▶ **What the task requires**:
What lines below hold the string "data"? Copy them all.

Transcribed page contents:

>>>>

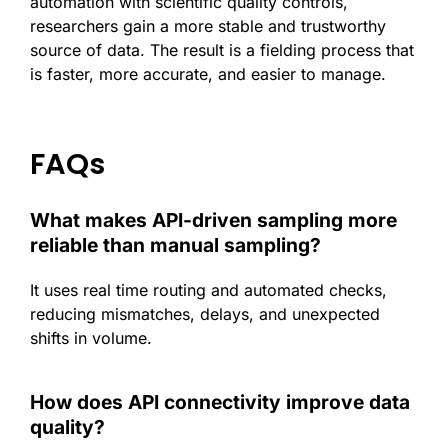
automation with scientific quality controls,
researchers gain a more stable and trustworthy
source of data. The result is a fielding process that
is faster, more accurate, and easier to manage.
FAQs
What makes API-driven sampling more
reliable than manual sampling?
It uses real time routing and automated checks,
reducing mismatches, delays, and unexpected
shifts in volume.
How does API connectivity improve data
quality?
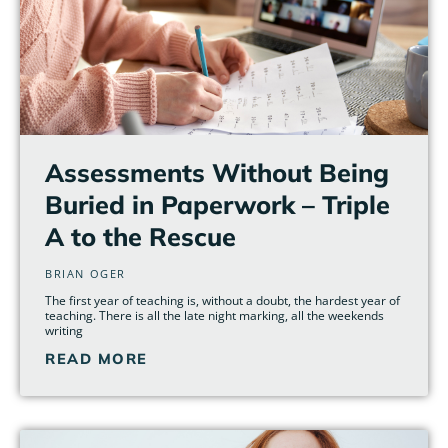
Assessments Without Being
Buried in Paperwork – Triple
A to the Rescue
BRIAN OGER
The first year of teaching is, without a doubt, the hardest year of
teaching. There is all the late night marking, all the weekends
writing
READ MORE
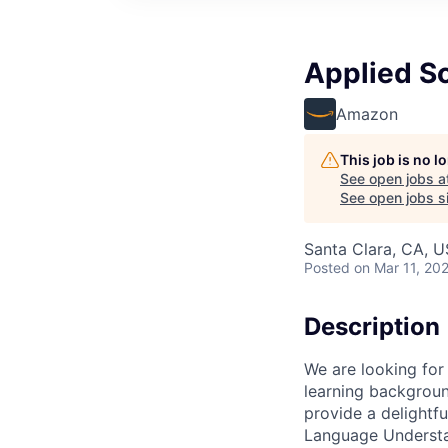
Applied Sc
Amazon
This job is no 
See open jobs a
See open jobs si
Santa Clara, CA, 
Posted
on Mar 11, 20
Description
We are looking for
learning backgroun
provide a delightf
Language Understa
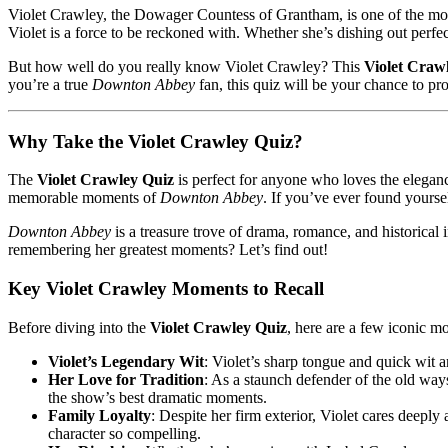
Violet Crawley, the Dowager Countess of Grantham, is one of the mo
Violet is a force to be reckoned with. Whether she’s dishing out perfe
But how well do you really know Violet Crawley? This
Violet Craw
you’re a true
Downton Abbey
fan, this quiz will be your chance to pr
Why Take the Violet Crawley Quiz?
The
Violet Crawley Quiz
is perfect for anyone who loves the elegan
memorable moments of
Downton Abbey
. If you’ve ever found yoursel
Downton Abbey
is a treasure trove of drama, romance, and historica
remembering her greatest moments? Let’s find out!
Key Violet Crawley Moments to Recall
Before diving into the
Violet Crawley Quiz
, here are a few iconic m
Violet’s Legendary Wit
: Violet’s sharp tongue and quick wit 
Her Love for Tradition
: As a staunch defender of the old way
the show’s best dramatic moments.
Family Loyalty
: Despite her firm exterior, Violet cares deeply
character so compelling.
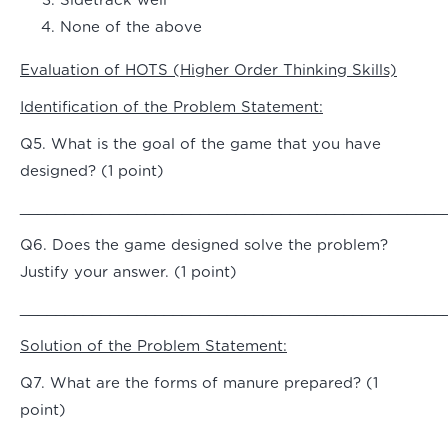
Sidetrack well
None of the above
Evaluation of HOTS (Higher Order Thinking Skills)
Identification of the Problem Statement:
Q5. What is the goal of the game that you have
designed? (1 point)
_______________________________________________
Q6. Does the game designed solve the problem?
Justify your answer. (1 point)
_______________________________________________
Solution of the Problem Statement:
Q7. What are the forms of manure prepared? (1
point)
_______________________________________________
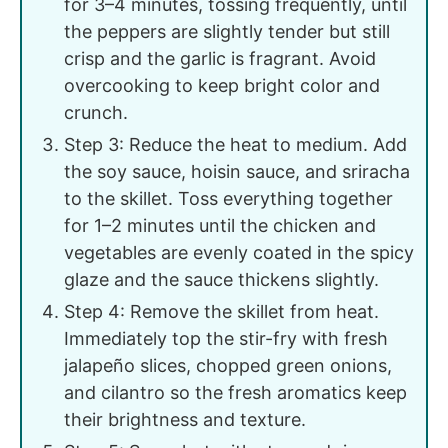
for 3–4 minutes, tossing frequently, until
the peppers are slightly tender but still
crisp and the garlic is fragrant. Avoid
overcooking to keep bright color and
crunch.
Step 3: Reduce the heat to medium. Add
the soy sauce, hoisin sauce, and sriracha
to the skillet. Toss everything together
for 1–2 minutes until the chicken and
vegetables are evenly coated in the spicy
glaze and the sauce thickens slightly.
Step 4: Remove the skillet from heat.
Immediately top the stir-fry with fresh
jalapeño slices, chopped green onions,
and cilantro so the fresh aromatics keep
their brightness and texture.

<<<<

▶ **Answer to the problem**:
source of data. The result is a fielding process that
How does API connectivity improve data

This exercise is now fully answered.